The start of the school year has been flying by. I have really enjoyed getting back in front of the students, talking books and trying out the things I have been working on this summer to improve my practice.
There is a lot of information out there on how to start the year. Should we focus on relationships, set our expectations, go over syllabus (yawn) maybe a mix of all three? This year I made the choice to forgo discussion of a syllabus. I can talk about what we are going to do as we do it, I will post the syllabus and email to parents if they need it but I have come to a place in my mind where a syllabus is nothing more than an outline and outlines belong in emails.

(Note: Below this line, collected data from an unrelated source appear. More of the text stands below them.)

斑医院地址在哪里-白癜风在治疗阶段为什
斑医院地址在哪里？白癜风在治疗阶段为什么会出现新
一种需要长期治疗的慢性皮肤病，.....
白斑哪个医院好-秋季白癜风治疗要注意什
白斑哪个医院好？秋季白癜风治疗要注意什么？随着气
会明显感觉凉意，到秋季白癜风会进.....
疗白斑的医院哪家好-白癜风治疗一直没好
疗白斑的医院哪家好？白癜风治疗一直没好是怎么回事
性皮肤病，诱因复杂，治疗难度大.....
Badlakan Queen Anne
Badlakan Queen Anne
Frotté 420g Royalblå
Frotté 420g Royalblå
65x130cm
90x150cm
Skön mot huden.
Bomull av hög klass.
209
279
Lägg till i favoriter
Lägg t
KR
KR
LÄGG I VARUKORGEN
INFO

So what did we do to start the year? We introduced ourselves, we talked about our passions and one interesting fact, then we talked books. We went over the library expectations, I surveyed their reading interests and we wrote 6-word memoirs. Next class we read, we talked BHH and we used mentor texts to springboard our writing. I have no need for meaningless games when the work we do is meaningful.
Yesterday I received a note thanking me for making Social Studies fun. Past students asked to come a deliver book talks when I was ready to introduce the concept to my new classes. I have had countless books leave my library to go home with smiling students. We laughed at Penelope the T-Rex and her problem eating classmates and we silently listened as our peers shared their golden lines from 100-word stories and Rambling Autobiographies. The students questioned if we were working because time was flying by.

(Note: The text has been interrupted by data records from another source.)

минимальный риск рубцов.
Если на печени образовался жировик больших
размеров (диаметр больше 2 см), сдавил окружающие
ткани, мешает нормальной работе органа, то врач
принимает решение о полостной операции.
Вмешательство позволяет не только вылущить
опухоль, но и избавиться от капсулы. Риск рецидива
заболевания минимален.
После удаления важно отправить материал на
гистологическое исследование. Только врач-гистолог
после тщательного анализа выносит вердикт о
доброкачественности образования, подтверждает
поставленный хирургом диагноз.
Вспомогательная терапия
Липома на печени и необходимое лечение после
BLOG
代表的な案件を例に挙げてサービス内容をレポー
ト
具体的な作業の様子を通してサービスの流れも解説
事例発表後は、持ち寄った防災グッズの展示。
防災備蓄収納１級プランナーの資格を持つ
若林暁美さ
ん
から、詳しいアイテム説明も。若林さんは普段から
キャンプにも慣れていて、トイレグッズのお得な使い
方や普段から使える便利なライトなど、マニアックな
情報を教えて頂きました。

I forgot how it felt to see students discover they are readers and writers. The moment I asked a student if I could borrow one of their lines because I loved it so much I wanted to put it in my book and when the struggling writer realized that it is not about what they can do today but what they will do with work. When a student lights up because you liked their story and asked them to expand a different part to explore other ideas. When a student just wants to tell you about their day, the books they read over the summer and the ideas they have for a writing a list on how to make a sandwich.
It is the start of the year. The groundwork is being laid.
We are readers and writers.
Now we grow.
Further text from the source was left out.